Note that since support of $f$ is compact, $f$ is uniformly continuous and bounded. Let $j(x)$ be an arbitrary function such that $$ \int_\mathbb{R} |j(x)|dx=\lVert j\rVert_1 <\infty, \;\int_\mathbb{R} j(x)dx=1. $$Let us define $j_\epsilon(x) = \frac{1}{\epsilon}j(\frac{x}{\epsilon})$ as a dilation of $j$. Then, it holds that $$ (f*j_\epsilon)(x) = \int_\mathbb{R} f(x-y)j_\epsilon(y)dy\to f(x) $$ uniformly as $\epsilon \to 0$. To see this, observe that for any fixed $\delta>0$, it holds $$\begin{eqnarray} |(f*j_\epsilon)(x)-f(x)|&= & |\int_\mathbb{R} (f(x-y)-f(x))j_\epsilon(y)dy|\\ &\leq&\int_{|y|<\delta} |f(x-y)-f(x)||j_\epsilon(y)|dy+ \int_{|y|\geq\delta} |f(x-y)-f(x)||j_\epsilon(y)|dy. \end{eqnarray}$$ The first term can be estimated as $$ \int_{|y|<\delta} |f(x-y)-f(x)||j_\epsilon(y)|dy\leq \lVert j\rVert_1\cdot\sup_{x\in\mathbb{R},|y|<\delta}|f(x)-f(x-y)|. $$ The second term can be estimated as $$ \int_{|y|\geq\delta} |f(x-y)-f(x)||j_\epsilon(y)|dy\leq 2\sup_{x\in\mathbb{R}}|f(x)|\cdot\int_{|z|>\frac{\delta}{\epsilon}}|j(z)|dz. $$ From this, by taking supremum on the LHS over all $x$, we have $$ \lVert(f*j_\epsilon)(\cdot)-f(\cdot)\rVert_\infty\leq \lVert j\rVert_1\cdot \sup_{x\in\mathbb{R},|y|<\delta}|f(x)-f(x-y)| + 2\sup_{x\in\mathbb{R}}|f(x)|\cdot\int_{|z|>\frac{\delta}{\epsilon}}|j(z)|dz. $$ As $\epsilon \to 0$, we have $\frac{\delta}{\epsilon}\to \infty$, and hence that $$ \int_{|z|>\frac{\delta}{\epsilon}}|j(z)|dz \to 0, $$by dominated convergence theorem.

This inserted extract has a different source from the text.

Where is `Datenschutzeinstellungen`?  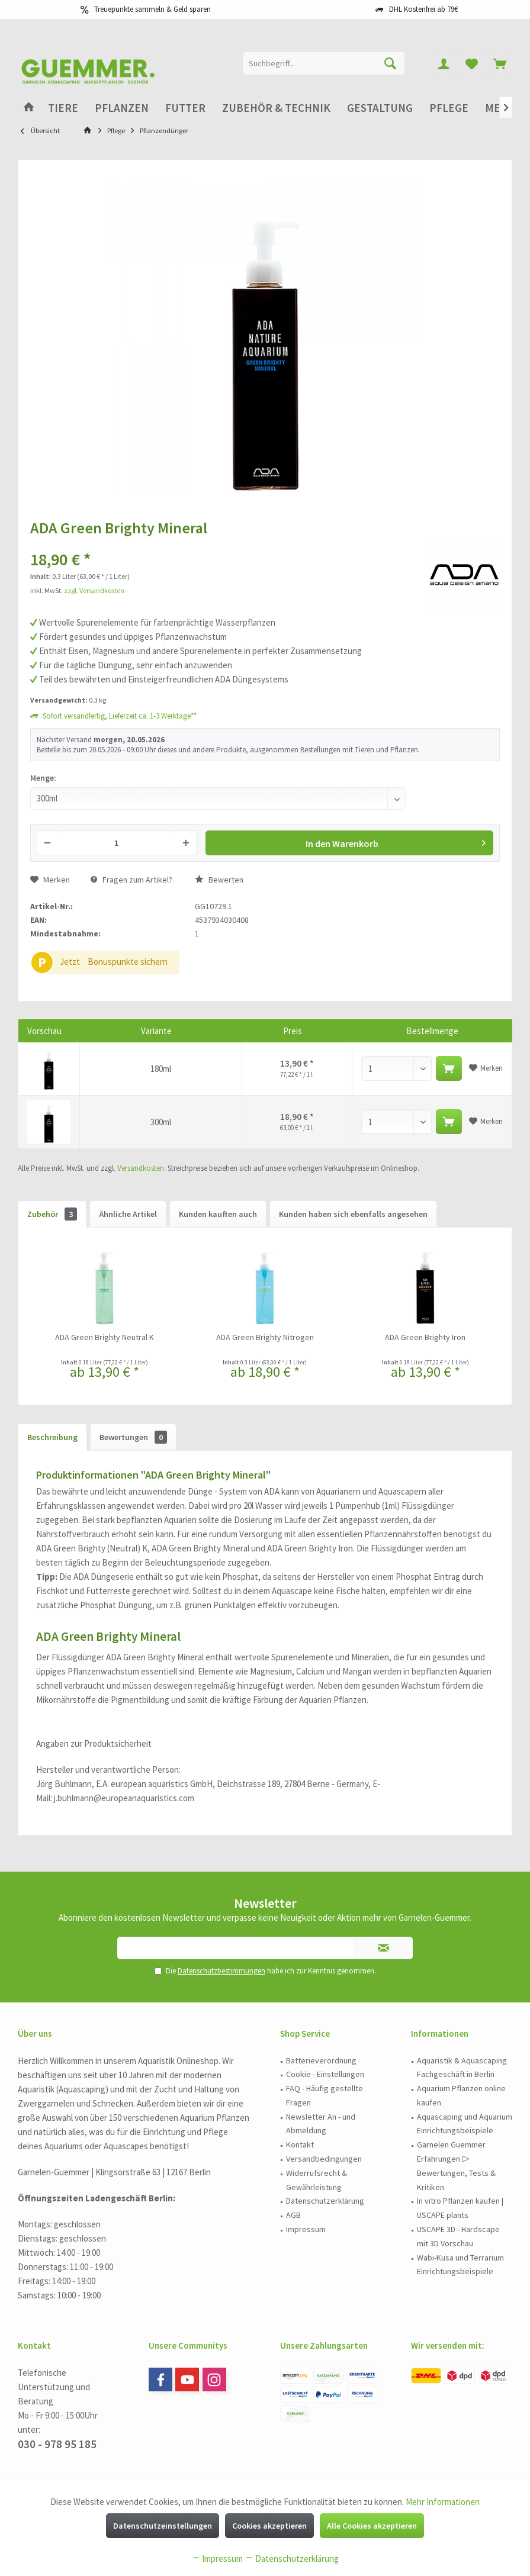 Datenschutzeinstellungen is located at coordinates (162, 2525).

This implies $$ \limsup_{\epsilon\to 0}\lVert(f*j_\epsilon)(\cdot)-f(\cdot)\rVert_\infty\leq \lVert j\rVert_1\cdot \sup_{x\in\mathbb{R},|y|<\delta}|f(x)-f(x-y)|, $$ for all $\delta>0$. Finally, by taking $\delta \to 0$, we get $$ \lim_{\epsilon\to 0}\lVert(f*j_\epsilon)(\cdot)-f(\cdot)\rVert_\infty =0, $$as desired.
$\textbf{EDIT:}$ As a corollary, $$j_\epsilon(x) = \frac{1}{\sqrt{2\pi}\epsilon}e^{-\frac{x^2}{2\epsilon^2}}$$ is suitable for your purpose. You don't need to multiply $\chi_{[-1,1]}(x)$, though it doesn't matter for your purpose.